--- Action item ---
Among the lines of the material below, count those holding "спецтехники". Report the number by itself.

[Data Boundary: Start]

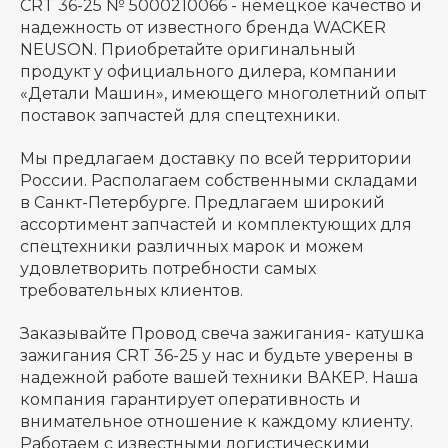
CRT 36-25 № 5000210066 - немецкое качество и
надежность от известного бренда WACKER
NEUSON. Приобретайте оригинальный
продукт у официального дилера, компании
«Детали Машин», имеющего многолетний опыт
поставок запчастей для спецтехники.
Мы предлагаем доставку по всей территории
России. Располагаем собственными складами
в Санкт-Петербурге. Предлагаем широкий
ассортимент запчастей и комплектующих для
спецтехники различных марок и можем
удовлетворить потребности самых
требовательных клиентов.
Заказывайте Провод свеча зажигания- катушка
зажигания CRT 36-25 у нас и будьте уверены в
надежной работе вашей техники ВАКЕР. Наша
компания гарантирует оперативность и
внимательное отношение к каждому клиенту.
Работаем с известными логистическими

[Data Boundary: End]

--- Task answer ---
2